Straight from the lab: why a benchmark isn’t the answer to everything
Benchmarks promise a lot. Above all, they’re supposed to be a reliable, objective and neutral indication of smartphone performance. This leads some people to the conclusion they’re better than any other test. As a professional phone tester, I can confirm that’s not the case.
It doesn’t often happen that I have two of the same type of phones on my desk. But I’ve struck lucky with the LG V30. Not only do I have an LG V30+, a Korea export, but also an EU version of the LG V30. There are only two things that set these devices apart:
- The LG V30+ features 128 GB internal memory, while the LG V30 only has 64 GB
The LG V30+ boasts a hybrid dual SIM slot and the LG V30 doesn’t
The rest of the specs are identical. Now when I run through a benchmark app, the values should be the same.
Let the testing begin: methodology for the benchmarks
I’m using the following devices for my benchmark test:
The app I’m using for the benchmark is Antutu Benchmark with the 3D Add On. There are numerous benchmarks in the Google Play Store, but Antutu had consistently good reviews. After discussing options with the mobile geeks in the company, we came across Antutu by chance.
This is where we stumbled across the first problem of benchmark testing. There isn’t just the one benchmark, because anyone can develop and publish their own benchmark app. If benchmarks are to be universal, they’ll have to establish some sort of standard.
But at the moment, this standard doesn’t exist. That’s why any benchmark from any app can be disputed. For the very good reason that another app can regurgitate another figure, which has just as much weight in the benchmark world as the Antutu test.
The result: V30+ wins
I ran ten rounds of Antutu benchmarks. The mobile geeks weren’t in agreement. Each of them thought they knew how to make a benchmark better and therefore more meaningful. After a benchmark, you’re supposed to leave the phone in the fridge for half an hour so it can cool down. It’s also meant to be in flight mode so that data transfer doesn’t interfere with any of the functions.
A benchmark that can be influenced by so many environmental factors and that delivers inconsistent data will obviously be doubted. That’s why I decided to carry out the test like this: I’d take both of the phones, do the benchmark test ten times one after the other. Without taking a break, without putting it in the fridge and without waiting for the right lunar phase.
|LG V30||LG V30+|
A quick analysis:
- On average, the LG V30 scored 158 252.60 points
- On average, the LG V30+ scored 161 325.40 points
- The LG V30 scored the highest single value with 173 738.00 points
The LG V30 scored the lowest single value with 142 798.00 points
This shows that, on average, it was the LG V30+ that won the round. The difference was about 3072.80 points or 1.9%.

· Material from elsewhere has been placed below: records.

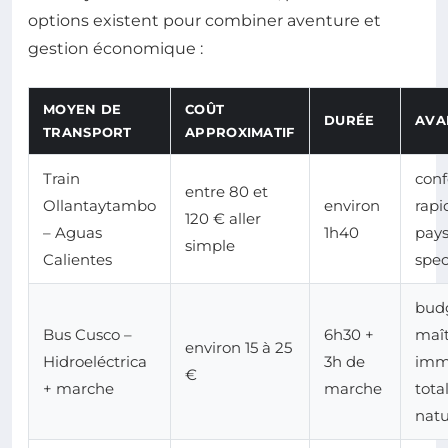
options existent pour combiner aventure et
gestion économique :
MOYEN DE
COÛT
DURÉE
AVA
TRANSPORT
APPROXIMATIF
Train
conf
entre 80 et
Ollantaytambo
environ
rapi
120 € aller
– Aguas
1h40
pay
simple
Calientes
spec
bud
Bus Cusco –
6h30 +
maît
environ 15 à 25
Hidroeléctrica
3h de
imm
€
+ marche
marche
tota
nat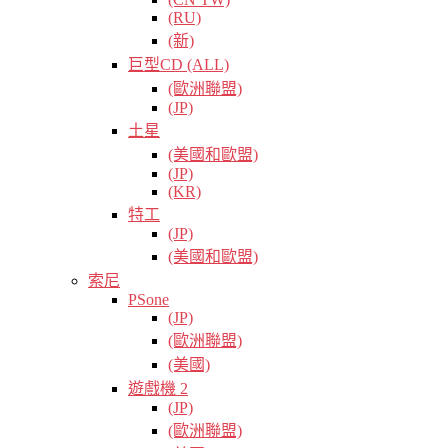
(RU)
(新)
巨型CD (ALL)
(歐洲聯盟)
(JP)
土星
(美國和歐盟)
(JP)
(KR)
特工
(JP)
(美國和歐盟)
索尼
PSone
(JP)
(歐洲聯盟)
(美國)
遊戲機 2
(JP)
(歐洲聯盟)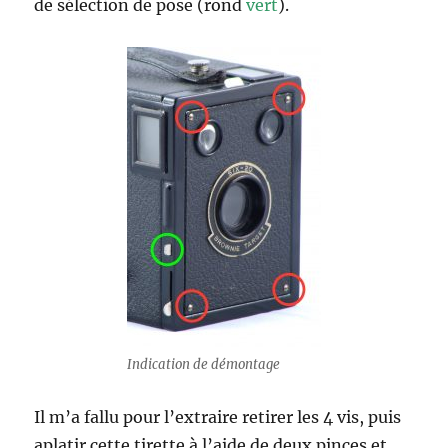
de sélection de pose (rond
vert
).
Indication de démontage
Il m’a fallu pour l’extraire retirer les 4 vis, puis
aplatir cette tirette à l’aide de deux pinces et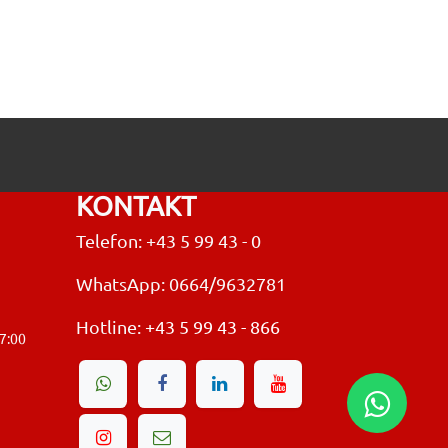
KONTAKT
Telefon: +43 5 99 43 - 0
WhatsApp: 0664/9632781
Hotline:
+43 5 99 43 - 866
17:00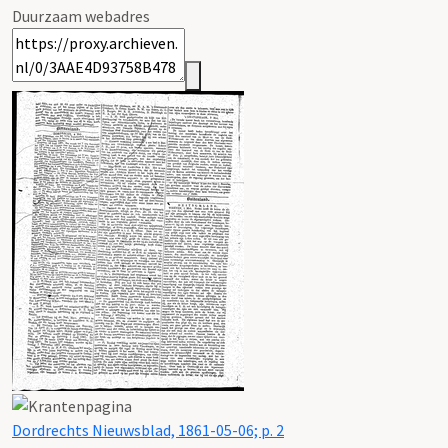
Duurzaam webadres
Dordrechts Nieuwsblad, 1861-05-06; p. 2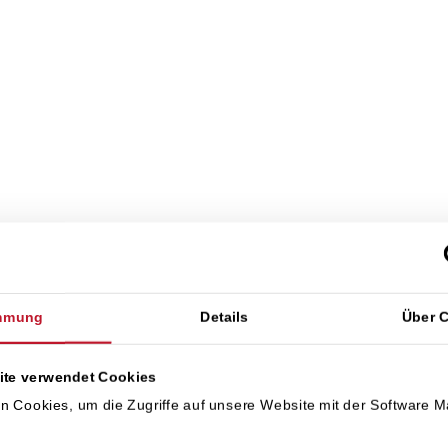
tikel wurde am 23.06.2021 veröffentlicht und gib
mmung
Details
Über 
Veröffentlichung wieder. Inhalte können aufgrun
ite verwendet Cookies
besondere tatsächlicher oder rechtlicher Art, übe
n Cookies, um die Zugriffe auf unsere Website mit der Software 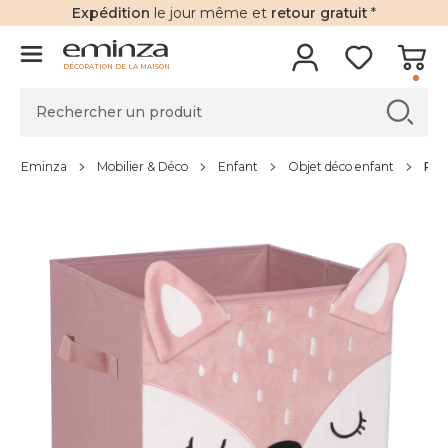
Expédition
le jour même et
retour gratuit
*
DÉCORATION DE LA MAISON
Eminza
Mobilier & Déco
Enfant
Objet déco enfant
Pan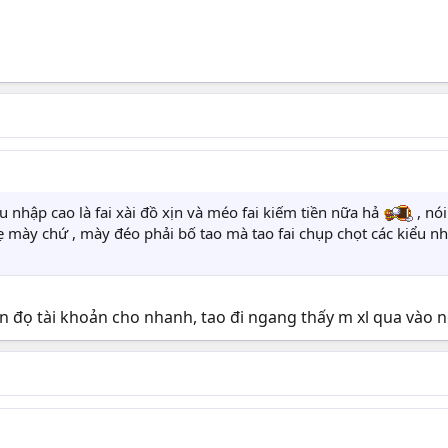
 nhập cao là fai xài đồ xịn và méo fai kiếm tiền nữa hả
, nó
ẹ mày chứ , mày đéo phải bố tao mà tao fai chụp chọt các kiểu n
an đọ tài khoản cho nhanh, tao đi ngang thấy m xl qua vào 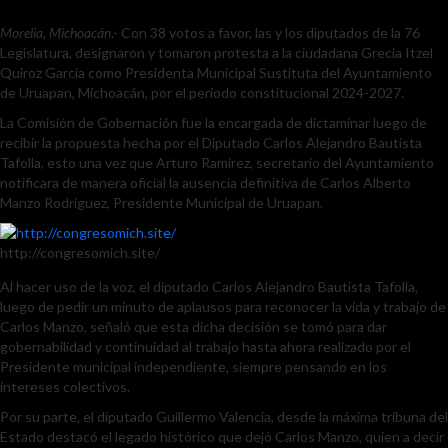
Morelia, Michoacán
.- Con 38 votos a favor, las y los diputados de la 76
Legislatura, designaron y tomaron protesta a la ciudadana Grecia Itzel
Quiroz García como Presidenta Municipal Sustituta del Ayuntamiento
de Uruapan, Michoacán, por el periodo constitucional 2024-2027.
La Comisión de Gobernación fue la encargada de dictaminar luego de
recibir la propuesta hecha por el Diputado Carlos Alejandro Bautista
Tafolla, esto una vez que Arturo Ramírez, secretario del Ayuntamiento
notificara de manera oficial la ausencia definitiva de Carlos Alberto
Manzo Rodríguez, Presidente Municipal de Uruapan.
http://congresomich.site/
Al hacer uso de la voz, el diputado Carlos Alejandro Bautista Tafolla,
luego de pedir un minuto de aplausos para reconocer la vida y trabajo de
Carlos Manzo, señaló que esta dicha decisión se tomó para dar
gobernabilidad y continuidad al trabajo hasta ahora realizado por el
Presidente municipal independiente, siempre pensando en los
intereses colectivos.
Por su parte, el diputado Guillermo Valencia, desde la máxima tribuna del
Estado destacó el legado histórico que dejó Carlos Manzo, quien a decir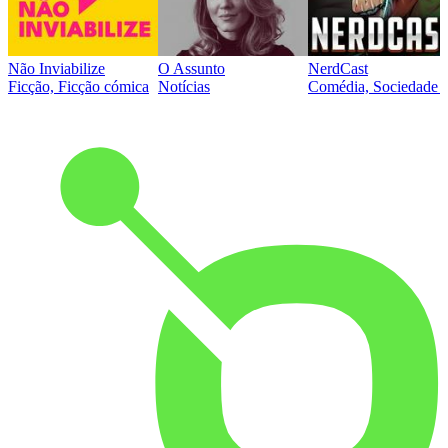
Não Inviabilize
O Assunto
NerdCast
Ficção, Ficção cómica
Notícias
Comédia, Sociedade e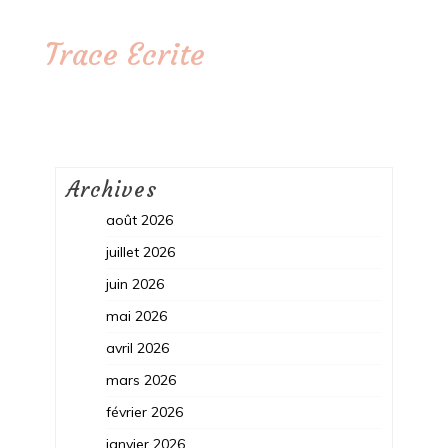
Trace Ecrite
Archives
août 2026
juillet 2026
juin 2026
mai 2026
avril 2026
mars 2026
février 2026
janvier 2026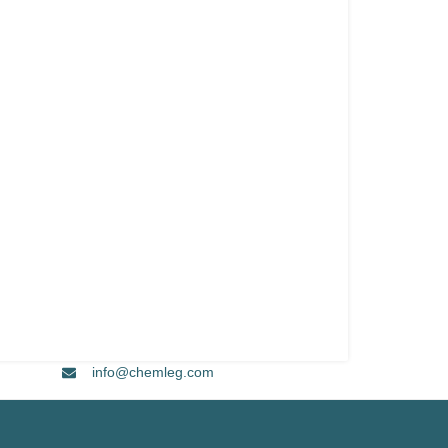
info@chemleg.com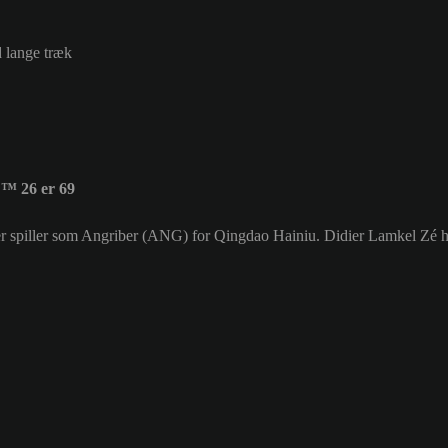
d lange træk
™ 26 er 69
der spiller som Angriber (ANG) for Qingdao Hainiu. Didier Lamkel Zé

But something occurred to me as I was carrying out the benchmark tests. Going back to the fridge idea, the purpose is to cool down the phone. The theory is that a cooled phone delivers better and more reliable results. And yet, my test contradicts that. At least anecdotally. To be absolutely sure, I’d need to carry out a lot more tests, which I’d then say were representative based on nothing at all. In the ninth round of testing, both phones gave their highest value and the lowest in the eighth round.
What benchmarks tell you
Benchmarks do have a certain significance. Here’s what I found when I compared two completely different phones, an old HTC M7 from 2013 and a brand new Razer phone.
|HTC One M7||Razer Phone|
A quick analysis:
- On average, the Razer phone scored 176 931.50 points
- On average, the HTC One M7 scored 40 511.50 points
- The Razer Phone scored the highest single value with 181 227 points
The HTC One M7 scored the lowest single value with 39 611 points
And what does that all mean? The new phone is better than the old one. Who’d have thought it? The difference of 77.10% is completely meaningless.

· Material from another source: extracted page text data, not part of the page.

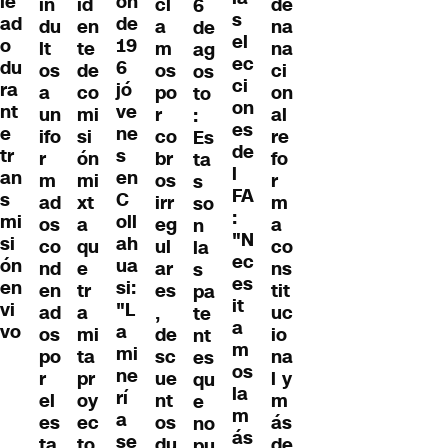
le
ón
in
id
cl
de
6
s
ad
de
du
en
a
na
de
el
o
19
lt
te
m
na
ag
ec
du
6
os
de
os
ci
os
ci
ra
jó
a
co
po
on
to
on
nt
ve
un
mi
r
al
:
es
e
ne
ifo
si
co
re
Es
de
tr
s
r
ón
br
fo
ta
l
an
en
m
mi
os
r
s
FA
s
C
ad
xt
irr
m
so
:
mi
oll
os
a
eg
a
n
"N
si
ah
co
qu
ul
co
la
ec
ón
ua
nd
e
ar
ns
s
es
en
si:
en
tr
es
tit
pa
it
vi
"L
ad
a
,
uc
te
a
vo
a
os
mi
de
io
nt
m
mi
po
ta
sc
na
es
os
ne
r
pr
ue
l y
qu
la
rí
el
oy
nt
m
e
m
a
es
ec
os
ás
no
ás
se
ta
to
du
de
pu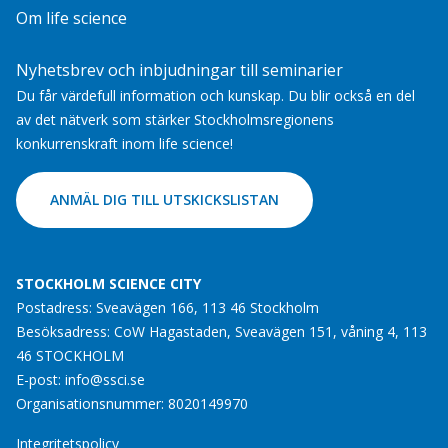
Om life science
Nyhetsbrev och inbjudningar till seminarier
Du får värdefull information och kunskap. Du blir också en del
av det nätverk som stärker Stockholmsregionens
konkurrenskraft inom life science!
ANMÄL DIG TILL UTSKICKSLISTAN
STOCKHOLM SCIENCE CITY
Postadress: Sveavägen 166, 113 46 Stockholm
Besöksadress: CoW Hagastaden, Sveavägen 151, våning 4, 113
46 STOCKHOLM
E-post:
info@ssci.se
Organisationsnummer: 8020149970
Integritetspolicy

Right, time for another set of phones to battle it out. Razer Phone versus Samsung Galaxy Note 8.
|Razer Phone||Samsung Galaxy Note 8|
The Note 8 gets defeated. But then again, that’s not really surprising when you check the specs. At best, the benchmark test seems to be a game that confirms your theory; at worst, it’s a waste of time.
What benchmarks don’t tell you
At digitec, when we test phones, we go above and beyond the realms of the benchmark tests. At the end of it, you know what they’re like to use day in, day out – you don’t just get a jumble of numbers from an app. Because let’s face it, you’re going to be using your phone on a daily basis, and even the best benchmark score will hide umpteen factors.

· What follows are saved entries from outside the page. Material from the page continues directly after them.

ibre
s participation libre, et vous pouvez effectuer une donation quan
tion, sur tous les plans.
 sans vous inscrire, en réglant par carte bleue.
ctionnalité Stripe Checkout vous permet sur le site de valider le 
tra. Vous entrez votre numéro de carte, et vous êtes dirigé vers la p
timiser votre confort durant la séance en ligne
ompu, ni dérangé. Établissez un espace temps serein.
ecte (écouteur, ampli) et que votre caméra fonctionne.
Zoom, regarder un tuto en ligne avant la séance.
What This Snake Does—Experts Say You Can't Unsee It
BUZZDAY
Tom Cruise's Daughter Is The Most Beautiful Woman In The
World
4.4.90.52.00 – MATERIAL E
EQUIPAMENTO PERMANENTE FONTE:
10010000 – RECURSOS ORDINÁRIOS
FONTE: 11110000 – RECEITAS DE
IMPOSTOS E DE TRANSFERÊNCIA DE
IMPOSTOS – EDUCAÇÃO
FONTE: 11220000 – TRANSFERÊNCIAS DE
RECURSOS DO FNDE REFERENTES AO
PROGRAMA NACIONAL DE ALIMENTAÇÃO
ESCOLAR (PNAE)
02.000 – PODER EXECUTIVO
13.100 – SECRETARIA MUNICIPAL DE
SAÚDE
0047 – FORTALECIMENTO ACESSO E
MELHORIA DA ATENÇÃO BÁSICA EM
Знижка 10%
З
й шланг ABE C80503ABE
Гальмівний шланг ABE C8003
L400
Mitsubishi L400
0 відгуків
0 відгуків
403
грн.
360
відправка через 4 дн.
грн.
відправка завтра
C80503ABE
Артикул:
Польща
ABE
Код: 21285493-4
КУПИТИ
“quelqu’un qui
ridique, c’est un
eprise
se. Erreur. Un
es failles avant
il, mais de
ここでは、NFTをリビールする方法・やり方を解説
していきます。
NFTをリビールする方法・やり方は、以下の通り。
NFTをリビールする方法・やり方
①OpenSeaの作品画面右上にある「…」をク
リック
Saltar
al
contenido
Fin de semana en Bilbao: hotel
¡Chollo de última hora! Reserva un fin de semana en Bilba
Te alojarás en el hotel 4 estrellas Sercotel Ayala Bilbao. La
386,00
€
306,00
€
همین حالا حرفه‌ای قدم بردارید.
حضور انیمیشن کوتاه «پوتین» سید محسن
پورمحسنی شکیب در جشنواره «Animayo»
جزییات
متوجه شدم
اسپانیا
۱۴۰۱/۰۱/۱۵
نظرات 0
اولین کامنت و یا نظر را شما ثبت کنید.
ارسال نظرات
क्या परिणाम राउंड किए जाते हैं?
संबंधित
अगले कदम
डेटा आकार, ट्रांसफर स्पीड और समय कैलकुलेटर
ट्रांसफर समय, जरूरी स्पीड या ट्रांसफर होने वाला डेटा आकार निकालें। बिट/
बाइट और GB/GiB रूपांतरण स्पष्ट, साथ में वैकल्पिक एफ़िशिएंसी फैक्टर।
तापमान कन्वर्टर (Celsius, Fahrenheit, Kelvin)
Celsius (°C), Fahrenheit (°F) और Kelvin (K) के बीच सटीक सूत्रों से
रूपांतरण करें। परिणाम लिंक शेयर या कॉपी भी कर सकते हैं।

It won’t tell you anything about the bit of dirt behind the glass on my LG V30+, which you wouldn’t notice if you just picked it up once for a benchmark test. The camera speed on the Razer phone wouldn’t have been called into question and the durability of the HTC One M7 wouldn’t have been brought to light.
To uncover these points, to assess them, qualify and quantify them, you need human eyes and hands. At the end of the day, it’s you and not an app who’s going to be holding the phone in your hands and using it to call people, take pictures and send WhatsApps to friends and family. Arbitrary values can be as high as they want, but they’ll never communicate all of this.
And on that note, I’ll carry on testing… just without benchmarks most of the time.